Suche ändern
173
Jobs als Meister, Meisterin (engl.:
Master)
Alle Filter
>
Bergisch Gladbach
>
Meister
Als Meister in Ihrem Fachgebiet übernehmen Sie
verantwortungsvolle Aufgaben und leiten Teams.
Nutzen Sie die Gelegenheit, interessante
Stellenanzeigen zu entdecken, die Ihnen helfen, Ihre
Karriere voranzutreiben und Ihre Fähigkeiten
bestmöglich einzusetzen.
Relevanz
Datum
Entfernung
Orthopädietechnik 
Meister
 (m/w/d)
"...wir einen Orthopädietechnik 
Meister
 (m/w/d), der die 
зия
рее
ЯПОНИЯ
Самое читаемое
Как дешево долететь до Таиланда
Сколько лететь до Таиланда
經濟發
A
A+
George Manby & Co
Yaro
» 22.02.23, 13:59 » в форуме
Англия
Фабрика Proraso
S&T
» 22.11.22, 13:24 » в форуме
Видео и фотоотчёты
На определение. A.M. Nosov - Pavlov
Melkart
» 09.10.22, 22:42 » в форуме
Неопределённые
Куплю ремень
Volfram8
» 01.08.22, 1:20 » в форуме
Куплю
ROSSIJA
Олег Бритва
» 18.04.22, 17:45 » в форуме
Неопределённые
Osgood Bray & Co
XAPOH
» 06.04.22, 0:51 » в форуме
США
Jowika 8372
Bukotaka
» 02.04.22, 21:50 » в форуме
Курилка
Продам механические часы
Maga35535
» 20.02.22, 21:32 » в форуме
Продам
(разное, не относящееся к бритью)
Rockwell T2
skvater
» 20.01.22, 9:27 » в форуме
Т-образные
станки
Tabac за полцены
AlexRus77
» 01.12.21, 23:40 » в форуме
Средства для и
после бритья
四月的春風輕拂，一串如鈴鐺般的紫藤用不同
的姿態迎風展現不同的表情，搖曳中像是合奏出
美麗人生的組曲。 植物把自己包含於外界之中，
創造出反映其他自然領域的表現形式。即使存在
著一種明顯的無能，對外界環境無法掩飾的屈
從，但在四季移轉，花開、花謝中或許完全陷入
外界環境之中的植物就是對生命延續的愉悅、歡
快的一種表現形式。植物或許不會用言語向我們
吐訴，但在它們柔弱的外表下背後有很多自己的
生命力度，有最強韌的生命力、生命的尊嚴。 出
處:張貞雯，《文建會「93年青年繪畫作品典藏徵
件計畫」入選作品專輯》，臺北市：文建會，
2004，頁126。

* * * *

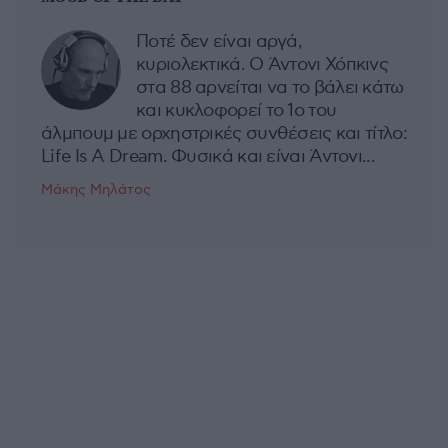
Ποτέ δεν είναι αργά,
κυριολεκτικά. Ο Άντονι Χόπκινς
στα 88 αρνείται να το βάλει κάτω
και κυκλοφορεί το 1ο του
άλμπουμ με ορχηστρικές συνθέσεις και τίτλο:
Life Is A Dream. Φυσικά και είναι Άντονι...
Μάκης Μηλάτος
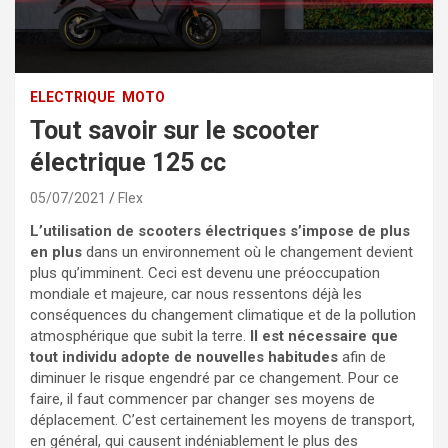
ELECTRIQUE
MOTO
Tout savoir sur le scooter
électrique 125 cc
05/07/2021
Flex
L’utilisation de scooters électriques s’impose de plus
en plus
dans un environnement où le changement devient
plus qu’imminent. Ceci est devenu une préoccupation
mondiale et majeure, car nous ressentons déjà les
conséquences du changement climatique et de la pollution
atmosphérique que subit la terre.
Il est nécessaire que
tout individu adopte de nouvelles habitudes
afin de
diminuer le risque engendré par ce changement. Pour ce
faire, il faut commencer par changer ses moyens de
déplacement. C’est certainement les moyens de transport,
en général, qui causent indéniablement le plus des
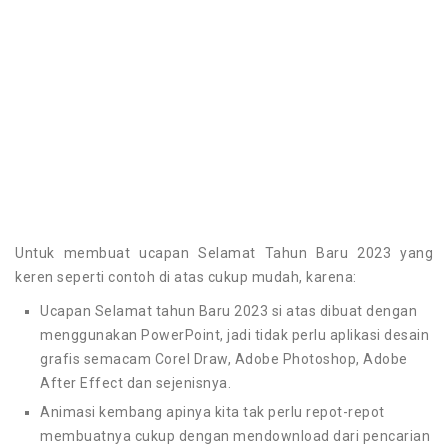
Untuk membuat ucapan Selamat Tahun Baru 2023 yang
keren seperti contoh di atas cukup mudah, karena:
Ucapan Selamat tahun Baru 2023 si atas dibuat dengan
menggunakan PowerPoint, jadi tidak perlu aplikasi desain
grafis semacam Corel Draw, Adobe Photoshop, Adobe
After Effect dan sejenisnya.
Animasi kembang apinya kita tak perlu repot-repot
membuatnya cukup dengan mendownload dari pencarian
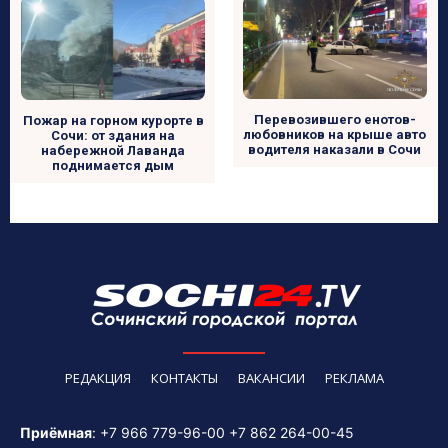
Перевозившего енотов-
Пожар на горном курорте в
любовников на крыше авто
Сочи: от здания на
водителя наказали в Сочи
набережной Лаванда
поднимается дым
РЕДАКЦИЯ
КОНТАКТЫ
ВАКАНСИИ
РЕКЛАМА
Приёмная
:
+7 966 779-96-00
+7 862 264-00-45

* * * *

Which lines of the records above contain the word "moyens"? Copy each of them.

faire, il faut commencer par changer ses moyens de
déplacement. C’est certainement les moyens de transport,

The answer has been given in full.